In our outdoor school there is a gate that has the wrong feng shui for horses – it is dark, surrounded by trees and occasionally things go past which cannot quite be seen. It worries some horses and not others – Garbie and Tycoon don’t give it a second glance, but Des and Remy are both not sure it might not be harbouring a horse eating terror. On the days when Des tries to avoid it, I know that he is well schooled enough, experienced enough and knows me well enough that I will recognize it , but ask him to carry on working past it, on the line that I ask, at the speed that I ask. We may have to shoulder fore past it, but I don’t concede much more than that as I know he can handle that.
However, at the stage Remy is at, I have to be a lot more creative. In time, I want her to work in the school, anywhere, at any speed. But at the moment, asking her to halt within 100 yards of the gate is not within the realms of what she can handle. One day I did try to insist she worked near the gate, and even halt near it, and it blew her mind beyond being able to do anything sensible with her for the rest of the day. So, at the moment I might do work which is more challenging away from the gate and make being ‘nearer’ the gate an easy place to be. Or, I might show her ‘If you’re near the gate you can move your feet and trot, but it has to be on the line I would like and a speed of trot which is consistent the whole way around the circle.’ If anyone feels this is very easy work, please feel free to come to spend a day with Remy.
- I notice when my horse is worried and DO something about it. I think this is a big one for horses, and our response must be appropriate for each horse, on each different day, and it is not always easy to do. If Remy is in a high state of anxiety I want her to learn to trust that I won’t just ignore this and crack on and ride, that I will do something about it. Being in a high state of anxiety is not a normal state for a horse, and I want to show her, in time, that I have this thing covered and that she doesn’t need to worry. I want her to come to trust that when she is worried she can refer to me. THIS is a whole book in itself but I will have a minor go at discussing it in my next blog.

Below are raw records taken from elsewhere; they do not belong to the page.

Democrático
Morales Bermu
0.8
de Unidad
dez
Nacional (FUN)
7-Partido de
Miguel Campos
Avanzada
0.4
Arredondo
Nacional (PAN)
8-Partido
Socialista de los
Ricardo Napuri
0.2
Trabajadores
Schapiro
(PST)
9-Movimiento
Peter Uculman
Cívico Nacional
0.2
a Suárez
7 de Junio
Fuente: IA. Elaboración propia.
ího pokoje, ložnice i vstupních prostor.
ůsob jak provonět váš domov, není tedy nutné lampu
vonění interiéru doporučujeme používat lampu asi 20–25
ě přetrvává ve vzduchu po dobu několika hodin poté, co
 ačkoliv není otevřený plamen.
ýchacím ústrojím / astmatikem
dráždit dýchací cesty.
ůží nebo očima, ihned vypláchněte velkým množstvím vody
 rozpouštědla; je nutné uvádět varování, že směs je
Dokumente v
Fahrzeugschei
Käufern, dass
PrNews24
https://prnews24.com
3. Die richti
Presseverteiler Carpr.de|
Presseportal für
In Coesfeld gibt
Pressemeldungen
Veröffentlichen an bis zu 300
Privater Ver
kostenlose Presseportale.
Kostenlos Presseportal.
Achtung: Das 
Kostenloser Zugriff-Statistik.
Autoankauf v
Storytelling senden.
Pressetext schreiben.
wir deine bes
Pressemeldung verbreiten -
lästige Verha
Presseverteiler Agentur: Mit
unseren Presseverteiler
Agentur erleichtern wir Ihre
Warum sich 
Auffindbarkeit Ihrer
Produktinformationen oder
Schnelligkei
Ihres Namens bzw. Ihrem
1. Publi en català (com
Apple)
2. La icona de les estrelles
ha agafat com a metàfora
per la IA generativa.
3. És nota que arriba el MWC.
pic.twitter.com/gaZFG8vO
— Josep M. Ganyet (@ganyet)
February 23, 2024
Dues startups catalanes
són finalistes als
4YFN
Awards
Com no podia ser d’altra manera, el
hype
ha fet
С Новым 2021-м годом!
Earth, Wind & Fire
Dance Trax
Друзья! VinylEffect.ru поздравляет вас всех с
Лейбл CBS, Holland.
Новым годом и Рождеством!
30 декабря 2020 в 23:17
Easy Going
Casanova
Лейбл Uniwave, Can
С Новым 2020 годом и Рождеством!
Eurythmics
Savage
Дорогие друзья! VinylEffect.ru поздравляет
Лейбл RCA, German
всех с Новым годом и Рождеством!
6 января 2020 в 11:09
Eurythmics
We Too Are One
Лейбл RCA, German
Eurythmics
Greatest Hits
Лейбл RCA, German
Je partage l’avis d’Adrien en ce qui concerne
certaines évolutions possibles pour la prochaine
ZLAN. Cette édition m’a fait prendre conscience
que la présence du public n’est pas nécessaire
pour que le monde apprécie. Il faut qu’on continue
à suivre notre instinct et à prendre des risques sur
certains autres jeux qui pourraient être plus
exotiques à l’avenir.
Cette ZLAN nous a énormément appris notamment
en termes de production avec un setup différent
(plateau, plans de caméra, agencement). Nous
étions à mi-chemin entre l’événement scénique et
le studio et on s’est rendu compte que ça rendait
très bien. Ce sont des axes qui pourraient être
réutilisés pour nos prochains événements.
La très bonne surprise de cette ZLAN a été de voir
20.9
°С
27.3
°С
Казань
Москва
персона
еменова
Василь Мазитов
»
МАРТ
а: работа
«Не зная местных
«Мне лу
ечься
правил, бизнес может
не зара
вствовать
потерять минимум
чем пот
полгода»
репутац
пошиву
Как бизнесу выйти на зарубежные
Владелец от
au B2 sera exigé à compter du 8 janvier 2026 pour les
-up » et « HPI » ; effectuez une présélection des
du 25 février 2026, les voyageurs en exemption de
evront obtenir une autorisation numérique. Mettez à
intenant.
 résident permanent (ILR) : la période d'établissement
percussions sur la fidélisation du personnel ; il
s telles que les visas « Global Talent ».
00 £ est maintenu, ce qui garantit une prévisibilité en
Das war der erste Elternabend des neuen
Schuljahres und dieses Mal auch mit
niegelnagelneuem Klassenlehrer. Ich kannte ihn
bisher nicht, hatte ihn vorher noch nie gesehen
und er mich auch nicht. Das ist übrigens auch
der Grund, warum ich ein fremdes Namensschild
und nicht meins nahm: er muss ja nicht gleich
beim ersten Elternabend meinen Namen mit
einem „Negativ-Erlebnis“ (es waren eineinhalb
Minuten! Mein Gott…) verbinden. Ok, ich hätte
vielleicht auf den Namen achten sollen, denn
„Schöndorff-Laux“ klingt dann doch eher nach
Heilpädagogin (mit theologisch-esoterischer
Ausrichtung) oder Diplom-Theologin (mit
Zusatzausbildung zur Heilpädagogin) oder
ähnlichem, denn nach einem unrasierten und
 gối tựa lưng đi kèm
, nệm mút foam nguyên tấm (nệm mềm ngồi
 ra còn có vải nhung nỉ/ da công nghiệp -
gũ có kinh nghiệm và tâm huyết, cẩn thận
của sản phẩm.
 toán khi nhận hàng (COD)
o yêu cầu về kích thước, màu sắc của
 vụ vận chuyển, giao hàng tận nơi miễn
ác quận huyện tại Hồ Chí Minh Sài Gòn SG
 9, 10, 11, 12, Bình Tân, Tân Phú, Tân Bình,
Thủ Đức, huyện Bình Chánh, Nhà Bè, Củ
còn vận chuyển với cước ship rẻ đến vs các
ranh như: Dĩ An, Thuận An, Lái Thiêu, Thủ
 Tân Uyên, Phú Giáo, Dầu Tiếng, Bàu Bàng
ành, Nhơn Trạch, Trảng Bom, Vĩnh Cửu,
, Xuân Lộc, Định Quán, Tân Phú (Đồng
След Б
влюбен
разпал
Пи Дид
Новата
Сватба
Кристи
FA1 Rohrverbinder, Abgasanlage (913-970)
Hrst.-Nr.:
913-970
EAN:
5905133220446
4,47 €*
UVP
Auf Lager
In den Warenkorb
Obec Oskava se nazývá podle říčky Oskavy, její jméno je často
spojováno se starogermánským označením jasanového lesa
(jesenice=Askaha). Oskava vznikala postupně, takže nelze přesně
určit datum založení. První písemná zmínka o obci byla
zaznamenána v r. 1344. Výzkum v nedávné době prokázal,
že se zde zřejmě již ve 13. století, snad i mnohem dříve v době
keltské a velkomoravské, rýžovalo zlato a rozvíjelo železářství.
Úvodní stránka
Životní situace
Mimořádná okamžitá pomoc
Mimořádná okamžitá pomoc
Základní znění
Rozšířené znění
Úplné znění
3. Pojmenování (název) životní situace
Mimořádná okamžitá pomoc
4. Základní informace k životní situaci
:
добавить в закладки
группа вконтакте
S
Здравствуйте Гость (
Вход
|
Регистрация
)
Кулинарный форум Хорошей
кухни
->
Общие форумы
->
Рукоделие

I am beginning to see signs that Remy thinks I might be worth considering. We went through a stage where she was ‘obedient’ but still anxious . Recently, there have been some signs that she is doing what I ask (massive stuff like, wait with me before going through a gate, or walk past that thing which you would like to run past) and is considering that I might be reasonable, and someone she can trust. If such a concept exists in the horse mind, which to be honest, I have absolutely no idea about. If I am someone she can find peace with, I think that might be a whole lot more useful concept for us both to work towards.
Photo kindly taken by Deborah Haynes.